(Pixel coordinate grounding data)
━━━

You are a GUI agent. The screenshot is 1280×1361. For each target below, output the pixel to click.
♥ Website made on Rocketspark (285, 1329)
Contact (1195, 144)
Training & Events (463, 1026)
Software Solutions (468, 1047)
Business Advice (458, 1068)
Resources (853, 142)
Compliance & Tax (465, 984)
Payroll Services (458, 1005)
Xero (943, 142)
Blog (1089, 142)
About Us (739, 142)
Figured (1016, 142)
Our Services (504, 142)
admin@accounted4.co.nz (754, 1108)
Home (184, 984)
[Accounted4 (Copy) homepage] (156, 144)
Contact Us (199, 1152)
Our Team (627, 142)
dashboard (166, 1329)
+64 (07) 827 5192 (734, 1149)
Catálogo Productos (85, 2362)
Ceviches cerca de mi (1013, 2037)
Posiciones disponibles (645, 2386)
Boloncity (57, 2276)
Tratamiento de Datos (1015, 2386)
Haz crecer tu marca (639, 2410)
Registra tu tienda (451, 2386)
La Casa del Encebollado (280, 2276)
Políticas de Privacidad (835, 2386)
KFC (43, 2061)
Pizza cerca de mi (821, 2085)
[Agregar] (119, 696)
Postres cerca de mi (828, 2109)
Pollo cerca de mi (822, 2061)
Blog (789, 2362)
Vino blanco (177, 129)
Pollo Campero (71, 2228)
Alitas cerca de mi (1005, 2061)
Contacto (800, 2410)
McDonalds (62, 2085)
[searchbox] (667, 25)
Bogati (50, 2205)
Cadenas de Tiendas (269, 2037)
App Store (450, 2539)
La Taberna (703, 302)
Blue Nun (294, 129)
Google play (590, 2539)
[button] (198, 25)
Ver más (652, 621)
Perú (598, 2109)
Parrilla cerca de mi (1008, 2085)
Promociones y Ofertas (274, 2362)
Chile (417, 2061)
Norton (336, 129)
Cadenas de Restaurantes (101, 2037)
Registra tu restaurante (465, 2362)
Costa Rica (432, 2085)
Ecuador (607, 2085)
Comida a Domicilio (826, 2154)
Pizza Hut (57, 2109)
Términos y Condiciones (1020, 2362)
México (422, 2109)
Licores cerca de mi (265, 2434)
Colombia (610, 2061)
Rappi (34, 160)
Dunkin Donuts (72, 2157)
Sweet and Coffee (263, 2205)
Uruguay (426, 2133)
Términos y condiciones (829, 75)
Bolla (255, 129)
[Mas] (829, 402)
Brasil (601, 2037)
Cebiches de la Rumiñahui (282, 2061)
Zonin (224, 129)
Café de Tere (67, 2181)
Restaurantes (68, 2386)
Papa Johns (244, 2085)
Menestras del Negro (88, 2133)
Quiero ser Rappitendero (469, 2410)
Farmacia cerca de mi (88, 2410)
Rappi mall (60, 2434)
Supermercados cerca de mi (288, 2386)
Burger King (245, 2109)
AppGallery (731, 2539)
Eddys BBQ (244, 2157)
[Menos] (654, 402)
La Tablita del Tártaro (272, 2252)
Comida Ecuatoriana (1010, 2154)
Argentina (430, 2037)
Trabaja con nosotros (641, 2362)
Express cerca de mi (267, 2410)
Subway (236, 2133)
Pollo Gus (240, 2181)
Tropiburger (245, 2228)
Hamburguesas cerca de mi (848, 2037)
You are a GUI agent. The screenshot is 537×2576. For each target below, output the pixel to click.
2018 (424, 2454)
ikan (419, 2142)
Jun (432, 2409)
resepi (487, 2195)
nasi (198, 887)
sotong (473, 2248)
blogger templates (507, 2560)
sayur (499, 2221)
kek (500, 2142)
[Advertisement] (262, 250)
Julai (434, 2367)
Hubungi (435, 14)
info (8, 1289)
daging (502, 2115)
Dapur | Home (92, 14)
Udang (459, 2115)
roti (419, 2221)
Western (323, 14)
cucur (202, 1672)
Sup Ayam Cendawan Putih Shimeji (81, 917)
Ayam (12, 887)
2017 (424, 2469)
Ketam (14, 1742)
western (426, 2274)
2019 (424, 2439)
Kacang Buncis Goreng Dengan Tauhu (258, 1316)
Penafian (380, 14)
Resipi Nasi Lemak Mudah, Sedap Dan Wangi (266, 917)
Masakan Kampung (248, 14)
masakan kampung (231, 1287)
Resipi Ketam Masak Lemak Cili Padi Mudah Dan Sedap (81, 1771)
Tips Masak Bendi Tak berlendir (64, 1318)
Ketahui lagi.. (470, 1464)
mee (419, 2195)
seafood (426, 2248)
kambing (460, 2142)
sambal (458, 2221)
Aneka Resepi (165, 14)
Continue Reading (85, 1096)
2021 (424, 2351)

━━━

-- Your instructions --
Exactly as written, copy out all the entries above.

-- Solution to this task --
You are a GUI agent. The screenshot is 1280×1361. For each target below, output the pixel to click.
♥ Website made on Rocketspark (285, 1329)
Contact (1195, 144)
Training & Events (463, 1026)
Software Solutions (468, 1047)
Business Advice (458, 1068)
Resources (853, 142)
Compliance & Tax (465, 984)
Payroll Services (458, 1005)
Xero (943, 142)
Blog (1089, 142)
About Us (739, 142)
Figured (1016, 142)
Our Services (504, 142)
admin@accounted4.co.nz (754, 1108)
Home (184, 984)
[Accounted4 (Copy) homepage] (156, 144)
Contact Us (199, 1152)
Our Team (627, 142)
dashboard (166, 1329)
+64 (07) 827 5192 (734, 1149)
Catálogo Productos (85, 2362)
Ceviches cerca de mi (1013, 2037)
Posiciones disponibles (645, 2386)
Boloncity (57, 2276)
Tratamiento de Datos (1015, 2386)
Haz crecer tu marca (639, 2410)
Registra tu tienda (451, 2386)
La Casa del Encebollado (280, 2276)
Políticas de Privacidad (835, 2386)
KFC (43, 2061)
Pizza cerca de mi (821, 2085)
[Agregar] (119, 696)
Postres cerca de mi (828, 2109)
Pollo cerca de mi (822, 2061)
Blog (789, 2362)
Vino blanco (177, 129)
Pollo Campero (71, 2228)
Alitas cerca de mi (1005, 2061)
Contacto (800, 2410)
McDonalds (62, 2085)
[searchbox] (667, 25)
Bogati (50, 2205)
Cadenas de Tiendas (269, 2037)
App Store (450, 2539)
La Taberna (703, 302)
Blue Nun (294, 129)
Google play (590, 2539)
[button] (198, 25)
Ver más (652, 621)
Perú (598, 2109)
Parrilla cerca de mi (1008, 2085)
Promociones y Ofertas (274, 2362)
Chile (417, 2061)
Norton (336, 129)
Cadenas de Restaurantes (101, 2037)
Registra tu restaurante (465, 2362)
Costa Rica (432, 2085)
Ecuador (607, 2085)
Comida a Domicilio (826, 2154)
Pizza Hut (57, 2109)
Términos y Condiciones (1020, 2362)
México (422, 2109)
Licores cerca de mi (265, 2434)
Colombia (610, 2061)
Rappi (34, 160)
Dunkin Donuts (72, 2157)
Sweet and Coffee (263, 2205)
Uruguay (426, 2133)
Términos y condiciones (829, 75)
Bolla (255, 129)
[Mas] (829, 402)
Brasil (601, 2037)
Cebiches de la Rumiñahui (282, 2061)
Zonin (224, 129)
Café de Tere (67, 2181)
Restaurantes (68, 2386)
Papa Johns (244, 2085)
Menestras del Negro (88, 2133)
Quiero ser Rappitendero (469, 2410)
Farmacia cerca de mi (88, 2410)
Rappi mall (60, 2434)
Supermercados cerca de mi (288, 2386)
Burger King (245, 2109)
AppGallery (731, 2539)
Eddys BBQ (244, 2157)
[Menos] (654, 402)
La Tablita del Tártaro (272, 2252)
Comida Ecuatoriana (1010, 2154)
Argentina (430, 2037)
Trabaja con nosotros (641, 2362)
Express cerca de mi (267, 2410)
Subway (236, 2133)
Pollo Gus (240, 2181)
Tropiburger (245, 2228)
Hamburguesas cerca de mi (848, 2037)
You are a GUI agent. The screenshot is 537×2576. For each target below, output the pixel to click.
2018 (424, 2454)
ikan (419, 2142)
Jun (432, 2409)
resepi (487, 2195)
nasi (198, 887)
sotong (473, 2248)
blogger templates (507, 2560)
sayur (499, 2221)
kek (500, 2142)
[Advertisement] (262, 250)
Julai (434, 2367)
Hubungi (435, 14)
info (8, 1289)
daging (502, 2115)
Dapur | Home (92, 14)
Udang (459, 2115)
roti (419, 2221)
Western (323, 14)
cucur (202, 1672)
Sup Ayam Cendawan Putih Shimeji (81, 917)
Ayam (12, 887)
2017 (424, 2469)
Ketam (14, 1742)
western (426, 2274)
2019 (424, 2439)
Kacang Buncis Goreng Dengan Tauhu (258, 1316)
Penafian (380, 14)
Resipi Nasi Lemak Mudah, Sedap Dan Wangi (266, 917)
Masakan Kampung (248, 14)
masakan kampung (231, 1287)
Resipi Ketam Masak Lemak Cili Padi Mudah Dan Sedap (81, 1771)
Tips Masak Bendi Tak berlendir (64, 1318)
Ketahui lagi.. (470, 1464)
mee (419, 2195)
seafood (426, 2248)
kambing (460, 2142)
sambal (458, 2221)
Aneka Resepi (165, 14)
Continue Reading (85, 1096)
2021 (424, 2351)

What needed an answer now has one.